Data Loss Prevention (DLP) , Governance & Risk Management , Network Firewalls, Network Access Control

Defending the Inside and Outside of Data Centers

Gleicher: Defenders Control the Turf, Which Gives Them an Advantage
Defending the Inside and Outside of Data Centers
Illumio's Nathaniel Gleicher (Photo: Carmen Holt)

Data centers aren't easy to secure, which makes them big targets for hackers. And it's challenging for defenders to keep abreast of near-constant changes in applications and data.

Defending the perimeter of the data center has been a major focus for information security teams. That's important, but keeping track of what's going on inside is also key, says Nathaniel Gleicher, a former U.S. government official who is now head of cybersecurity strategy at Illumio.

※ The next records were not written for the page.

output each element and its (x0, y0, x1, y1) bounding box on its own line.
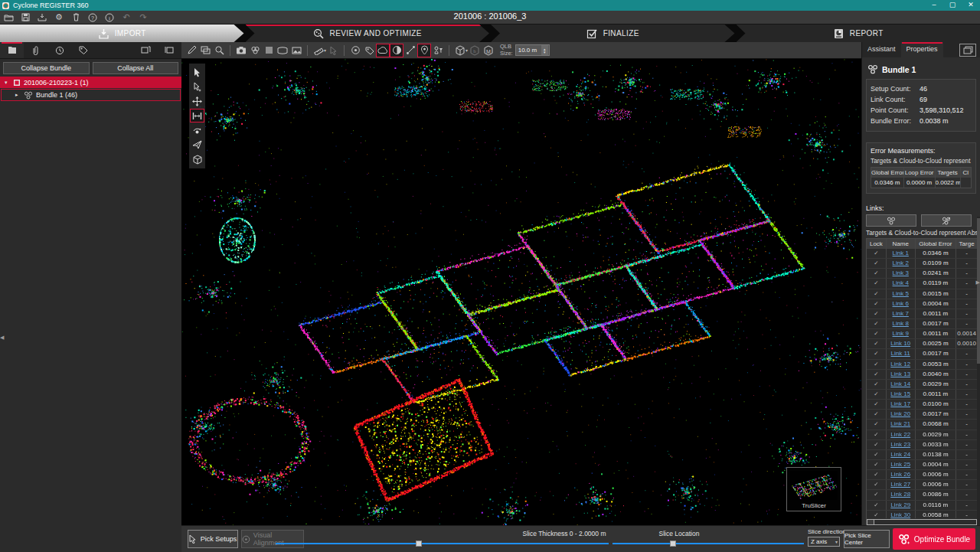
step-report[interactable]: REPORT (737, 24, 980, 42)
collapse-bundle-button[interactable]: Collapse Bundle (3, 62, 90, 74)
close-button[interactable]: ✕ (962, 0, 980, 11)
link-name[interactable]: Link 5 (887, 289, 916, 299)
link-name[interactable]: Link 4 (887, 279, 916, 288)
remove-link-button[interactable] (921, 214, 972, 227)
link-name[interactable]: Link 14 (887, 380, 916, 389)
tab-properties[interactable]: Properties (901, 42, 943, 57)
target-visibility-icon[interactable] (348, 44, 362, 57)
maximize-button[interactable]: ▢ (943, 0, 962, 11)
link-name[interactable]: Link 13 (887, 370, 916, 379)
select-tool-icon[interactable] (190, 65, 204, 79)
tag-visibility-icon[interactable] (362, 44, 376, 57)
link-lock-checkbox[interactable]: ✓ (867, 390, 887, 399)
link-lock-checkbox[interactable]: ✓ (867, 420, 887, 429)
step-import[interactable]: IMPORT (0, 24, 244, 42)
links-horizontal-scrollbar[interactable] (867, 519, 977, 525)
solid-view-icon[interactable] (262, 44, 276, 57)
step-review-and-optimize[interactable]: REVIEW AND OPTIMIZE (246, 24, 490, 42)
optimize-bundle-button[interactable]: Optimize Bundle (893, 528, 975, 550)
camera-screenshot-icon[interactable] (234, 44, 248, 57)
panorama-view-icon[interactable] (276, 44, 289, 57)
column-header[interactable]: Lock (867, 239, 887, 249)
truslicer-minimap[interactable]: TruSlicer (786, 467, 841, 511)
pick-setups-button[interactable]: Pick Setups (188, 530, 238, 548)
link-lock-checkbox[interactable]: ✓ (867, 289, 887, 299)
slice-location-handle[interactable] (670, 541, 676, 547)
link-name[interactable]: Link 29 (887, 501, 916, 510)
link-name[interactable]: Link 15 (887, 390, 916, 399)
link-lock-checkbox[interactable]: ✓ (867, 490, 887, 499)
sidebar-collapse-handle[interactable]: ◀ (0, 335, 4, 341)
link-line-icon[interactable] (403, 44, 417, 57)
collapse-all-panels-button[interactable] (158, 42, 181, 58)
zoom-region-icon[interactable] (212, 44, 226, 57)
link-name[interactable]: Link 3 (887, 269, 916, 278)
panel-layout-button[interactable] (959, 44, 976, 57)
tab-history[interactable] (47, 42, 71, 58)
link-name[interactable]: Link 24 (887, 450, 916, 459)
link-lock-checkbox[interactable]: ✓ (867, 511, 887, 518)
fly-tool-icon[interactable] (190, 138, 204, 152)
link-name[interactable]: Link 28 (887, 490, 916, 499)
link-lock-checkbox[interactable]: ✓ (867, 279, 887, 288)
column-header[interactable]: Global Error (871, 168, 904, 178)
panel-vertical-scrollbar[interactable] (977, 217, 980, 525)
slice-direction-select[interactable]: Z axis ▾ (808, 537, 840, 547)
color-mode-icon[interactable] (248, 44, 262, 57)
link-name[interactable]: Link 27 (887, 480, 916, 489)
link-name[interactable]: Link 8 (887, 319, 916, 328)
link-lock-checkbox[interactable]: ✓ (867, 319, 887, 328)
link-name[interactable]: Link 7 (887, 309, 916, 318)
link-name[interactable]: Link 11 (887, 349, 916, 358)
link-name[interactable]: Link 21 (887, 420, 916, 429)
column-header[interactable]: Cl (961, 168, 971, 178)
link-lock-checkbox[interactable]: ✓ (867, 249, 887, 258)
setup-pin-icon[interactable] (417, 44, 431, 57)
link-name[interactable]: Link 6 (887, 299, 916, 309)
create-link-button[interactable] (866, 214, 916, 227)
image-view-icon[interactable] (289, 44, 303, 57)
tab-project-explorer[interactable] (0, 42, 24, 58)
link-name[interactable]: Link 1 (887, 249, 916, 258)
slice-thickness-slider[interactable] (276, 541, 609, 547)
link-name[interactable]: Link 9 (887, 329, 916, 338)
view-cube-tool-icon[interactable] (190, 152, 204, 166)
link-lock-checkbox[interactable]: ✓ (867, 299, 887, 309)
link-name[interactable]: Link 26 (887, 470, 916, 479)
link-lock-checkbox[interactable]: ✓ (867, 400, 887, 409)
link-lock-checkbox[interactable]: ✓ (867, 309, 887, 318)
link-lock-checkbox[interactable]: ✓ (867, 450, 887, 459)
setup-filter-icon[interactable] (431, 44, 445, 57)
contrast-sphere-icon[interactable] (390, 44, 403, 57)
column-header[interactable]: Name (887, 239, 916, 249)
link-lock-checkbox[interactable]: ✓ (867, 380, 887, 389)
panel-expand-handle[interactable]: ▶ (976, 279, 980, 286)
link-lock-checkbox[interactable]: ✓ (867, 269, 887, 278)
link-name[interactable]: Link 12 (887, 360, 916, 369)
annotate-icon[interactable] (185, 44, 198, 57)
link-lock-checkbox[interactable]: ✓ (867, 360, 887, 369)
pointcloud-visibility-icon[interactable] (376, 44, 390, 57)
link-name[interactable]: Link 17 (887, 400, 916, 409)
column-header[interactable]: Targets (936, 168, 961, 178)
column-header[interactable]: Loop Error (904, 168, 936, 178)
qlb-size-input[interactable]: 10.0 m ▴▾ (515, 44, 550, 56)
link-lock-checkbox[interactable]: ✓ (867, 440, 887, 449)
pointcloud-canvas[interactable] (181, 59, 861, 525)
link-lock-checkbox[interactable]: ✓ (867, 501, 887, 510)
link-lock-checkbox[interactable]: ✓ (867, 480, 887, 489)
link-name[interactable]: Link 20 (887, 410, 916, 419)
column-header[interactable]: Global Error (916, 239, 957, 249)
link-name[interactable]: Link 2 (887, 259, 916, 268)
fit-view-tool-icon[interactable] (190, 109, 204, 122)
link-name[interactable]: Link 10 (887, 339, 916, 348)
pan-tool-icon[interactable] (190, 94, 204, 108)
link-lock-checkbox[interactable]: ✓ (867, 430, 887, 439)
slice-thickness-handle[interactable] (416, 541, 422, 547)
link-lock-checkbox[interactable]: ✓ (867, 470, 887, 479)
caret-down-icon[interactable]: ▾ (5, 80, 10, 86)
link-lock-checkbox[interactable]: ✓ (867, 370, 887, 379)
minimize-button[interactable]: – (925, 0, 943, 11)
tree-item-bundle[interactable]: ▸ Bundle 1 (46) (1, 89, 181, 101)
link-lock-checkbox[interactable]: ✓ (867, 349, 887, 358)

In an interview with Information Security Media Group, Gleicher says the best advice comes from Rob Joyce, who is head of the National Security Agency's Tailored Access Operations unit, which specializes in infiltrating networks. Joyce spoke at the Usenix Enigma computer security conference in January. "Sophisticated attackers know the data center, know their target network better than the defenders," Gleicher says. "If the attacker knows your network better than you do, you are already on your back foot and in a very, very difficult position."

Data center administrators have an advantage, though. They control the turf, and there are lessons that can surprisingly be taken from physical security, Gleicher says. A key first step is knowing the data center well and where the most sensitive information is located. Gleicher says no one would try to protect a physical space without a map, yet few organizations have a clear map of what's inside their data center.

"You would never try to defend something you couldn't see, and yet that's generally what we do in the context of cybersecurity," Gleicher says.

In this interview (see audio player below photo), Gleicher also discusses:

  • Why defending the inside of the data center is just as important as defending the perimeter;
  • Why it's important to understand what's going on inside the data center, creating order from chaos;
  • The importance of segmentation, which can block hackers from moving around if they get inside.

Gleicher is head cybersecurity strategy at Illumio, which specializes in securing data centers and cloud computing applications. Previously, Gleicher was director for cybersecurity strategy on the National Security Council at the White House. The attorney also formerly served as a federal cybercrime prosecutor with the U.S. Department of Justice.